Special features include: interview with writer/director North and cast; deleted scenes; and behind-the-scenes featurette. (Alliance Films)

Stieg Larsson's Dragon Tattoo trilogy on Blu-rayStieg Larsson’s Dragon Tattoo Trilogy (Blu-ray)
The Girl with the Dragon Tattoo: Facing prison time for slander, discredited journalist Mikael Blomkvist (Michael Nyqvist) is hired by a reclusive industrialist for one last job; to solve a long unresolved family disappearance. Aided by the mysterious and troubled computer hacker, Lisbeth Salander (Noomi Rapace), the two uncover a darker world of brutality, deception and ritualistic murder.

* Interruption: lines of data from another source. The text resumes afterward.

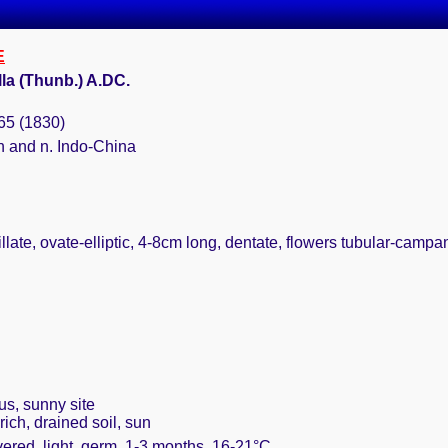
E
lla (Thunb.) A.DC.
65 (1830)
in and n. Indo-China
illate, ovate-elliptic, 4-8cm long, dentate, flowers tubular-camp
us, sunny site
rich, drained soil, sun
vered, light, germ. 1-3 months, 16-21°C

Alone and not knowing who to trust, they must fight for their own survival and reveal the truth.

Special features include: interviews with Rapace and producer Soren Staermose; the Vanger family tree; “Did you know?”; photo gallery; and theatrical trailer.

The Girl who Played with Fire: Mikael Blomkvist is about to run a story that will expose an extensive sex trafficking operation between Eastern Europe and Sweden, implicating well-known and highly placed members of Swedish society. On the eve of publication, the two investigating reporters are murdered and the fingerprints found on the murder weapon belong to Lisbeth Salander.

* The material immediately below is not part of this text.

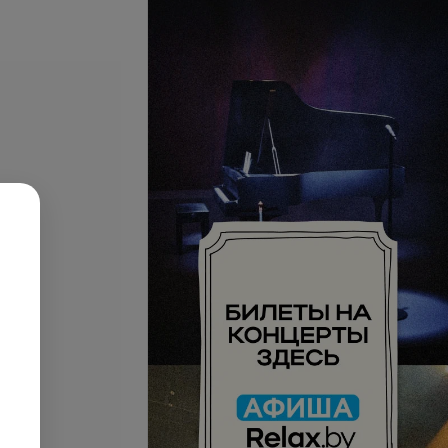
волос (короткие)
Укладка волос (средние)
запросу
Цена по запросу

Special features include: cast and crew interviews; “Nidermann vs Roberto: Behind the Fight Scene”; and theatrical trailer.

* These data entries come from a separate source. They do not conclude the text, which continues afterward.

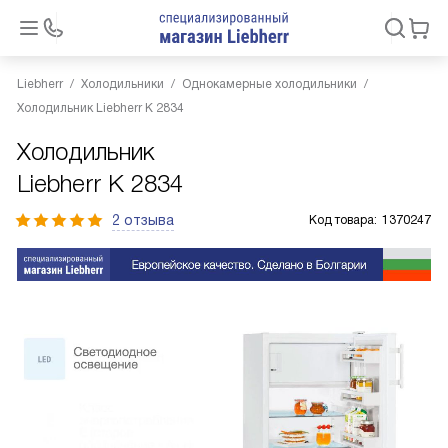
Liebherr
Холодильники
Однокамерные холодильники
Холодильник Liebherr K 2834
Холодильник
Liebherr K 2834
2 отзыва
Код товара:
1370247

The Girl who Kicked the Hornet’s Nest: Under police guard in hospital, Lisbeth Salander  is charged with murder and awaits the trial that has the country gripped. Cut off from all communication with the outside world, she must rely on journalist and former lover, Mikael Blomkvist to prove her innocence and expose the political cover up that threatens to destroy her freedom. In his way stands a mysterious group who will go to any lengths to keep the shocking truth of their actions a secret.

Special features include: interviews with Rapace and Nyqvist; and theatrical trailer. (Alliance Films)

The story of Lisbeth Salander, based on the series of books by Stieg Larsson, is very compelling. The first film provides a blunt introduction to her character as she is assaulted a number of times, but proves mentally stronger than her attackers in every instance. The second film reveals more about Lisbeth’s life as she comes closer to discovering her origins. In the final film, all of the injustices that came to light in the previous film are brought to the forefront and the depth of the conspiracy against Lisbeth is revealed.

One of the great elements of these films is the return of all actors for each instalment. Rapace is consistently astounding. Her ability to convey so much emotion through one meaningful smile is remarkable. And Nyqvist’s intensity never waivers as his character demands the truth at any cost, regardless of the risk.